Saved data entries

*** Block opens ***

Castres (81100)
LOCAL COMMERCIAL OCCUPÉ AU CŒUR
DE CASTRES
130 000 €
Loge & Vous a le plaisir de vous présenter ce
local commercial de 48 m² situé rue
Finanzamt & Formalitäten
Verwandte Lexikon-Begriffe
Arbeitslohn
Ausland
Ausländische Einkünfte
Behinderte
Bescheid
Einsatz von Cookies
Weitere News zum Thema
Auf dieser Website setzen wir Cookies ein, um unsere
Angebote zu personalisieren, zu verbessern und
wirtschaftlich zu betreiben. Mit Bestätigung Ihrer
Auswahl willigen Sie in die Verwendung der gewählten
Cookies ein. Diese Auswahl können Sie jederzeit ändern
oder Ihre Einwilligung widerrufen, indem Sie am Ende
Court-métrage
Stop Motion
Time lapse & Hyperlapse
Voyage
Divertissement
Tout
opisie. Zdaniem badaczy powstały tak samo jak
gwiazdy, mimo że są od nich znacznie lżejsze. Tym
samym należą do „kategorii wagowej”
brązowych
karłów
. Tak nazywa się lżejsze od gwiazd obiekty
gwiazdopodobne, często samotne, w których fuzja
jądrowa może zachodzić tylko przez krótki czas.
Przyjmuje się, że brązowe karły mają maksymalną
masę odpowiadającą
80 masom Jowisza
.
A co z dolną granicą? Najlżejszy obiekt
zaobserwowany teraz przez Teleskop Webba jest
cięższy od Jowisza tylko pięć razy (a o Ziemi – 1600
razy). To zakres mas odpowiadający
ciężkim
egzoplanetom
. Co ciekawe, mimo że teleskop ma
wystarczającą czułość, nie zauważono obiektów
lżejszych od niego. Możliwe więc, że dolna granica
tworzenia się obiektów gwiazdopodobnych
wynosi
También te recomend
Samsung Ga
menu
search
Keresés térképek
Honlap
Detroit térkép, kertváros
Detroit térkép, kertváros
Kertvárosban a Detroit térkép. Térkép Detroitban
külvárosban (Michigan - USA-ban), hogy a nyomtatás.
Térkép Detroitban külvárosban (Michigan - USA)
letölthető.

*** Block closes ***
*** Block opens ***

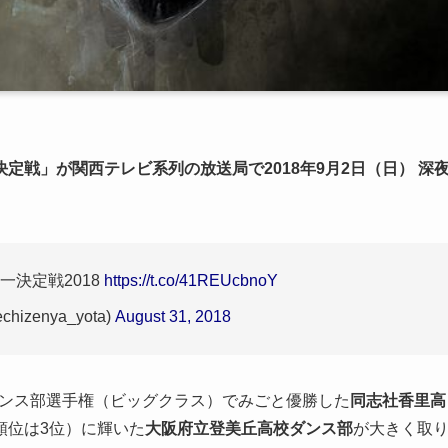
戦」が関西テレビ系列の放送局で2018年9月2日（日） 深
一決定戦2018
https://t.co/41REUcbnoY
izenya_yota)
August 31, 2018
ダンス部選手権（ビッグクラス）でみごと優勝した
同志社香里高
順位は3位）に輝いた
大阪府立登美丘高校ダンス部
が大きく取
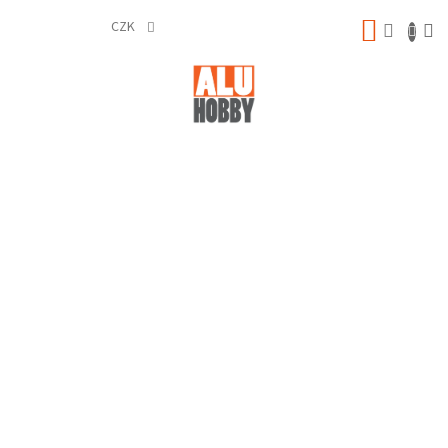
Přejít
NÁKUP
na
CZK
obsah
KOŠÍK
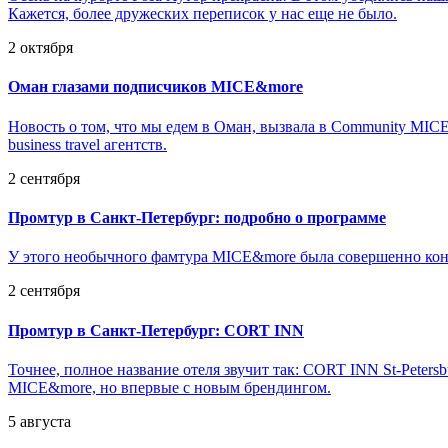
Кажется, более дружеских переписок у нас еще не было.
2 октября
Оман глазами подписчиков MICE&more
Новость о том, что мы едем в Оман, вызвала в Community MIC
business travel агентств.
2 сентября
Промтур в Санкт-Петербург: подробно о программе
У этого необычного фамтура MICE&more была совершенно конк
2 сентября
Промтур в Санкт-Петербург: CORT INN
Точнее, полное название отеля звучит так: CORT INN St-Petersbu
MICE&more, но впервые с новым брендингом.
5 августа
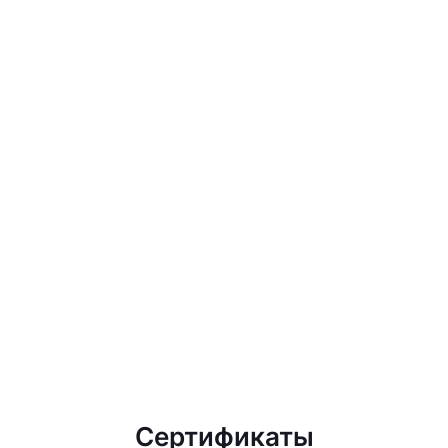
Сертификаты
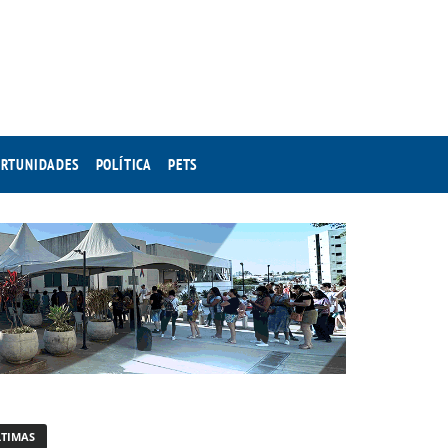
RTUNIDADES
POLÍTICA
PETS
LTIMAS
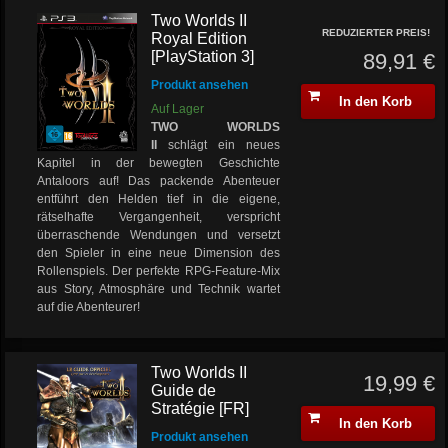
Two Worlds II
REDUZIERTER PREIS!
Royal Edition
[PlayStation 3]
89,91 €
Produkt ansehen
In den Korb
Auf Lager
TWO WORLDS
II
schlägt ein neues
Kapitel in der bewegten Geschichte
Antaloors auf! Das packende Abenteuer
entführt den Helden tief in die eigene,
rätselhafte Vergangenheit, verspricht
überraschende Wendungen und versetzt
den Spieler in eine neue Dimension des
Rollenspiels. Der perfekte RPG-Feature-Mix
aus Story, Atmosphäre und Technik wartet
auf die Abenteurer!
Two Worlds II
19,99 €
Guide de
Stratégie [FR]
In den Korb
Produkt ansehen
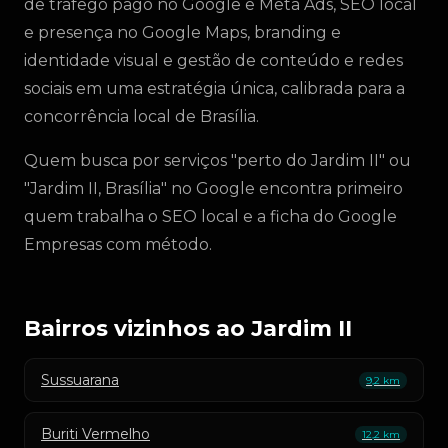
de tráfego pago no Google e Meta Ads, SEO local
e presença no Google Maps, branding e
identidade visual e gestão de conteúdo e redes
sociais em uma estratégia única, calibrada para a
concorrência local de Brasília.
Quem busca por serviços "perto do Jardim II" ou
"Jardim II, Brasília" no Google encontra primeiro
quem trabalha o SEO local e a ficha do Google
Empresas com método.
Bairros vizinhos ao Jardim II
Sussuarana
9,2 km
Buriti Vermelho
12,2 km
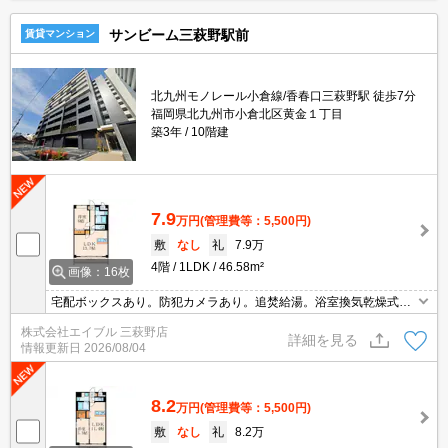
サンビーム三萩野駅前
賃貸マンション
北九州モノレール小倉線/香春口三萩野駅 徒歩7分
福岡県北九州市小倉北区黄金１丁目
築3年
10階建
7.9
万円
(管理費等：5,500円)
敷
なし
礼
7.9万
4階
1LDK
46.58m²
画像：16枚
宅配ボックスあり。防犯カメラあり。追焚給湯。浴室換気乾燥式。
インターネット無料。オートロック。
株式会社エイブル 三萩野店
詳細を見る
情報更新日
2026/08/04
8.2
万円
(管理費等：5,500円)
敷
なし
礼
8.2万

*** Block closes ***

• _TASK_
Your task is to gather all lines from the entries above that hold the word "Brasília".

• _TASK RESPONSE_
concorrência local de Brasília.
"Jardim II, Brasília" no Google encontra primeiro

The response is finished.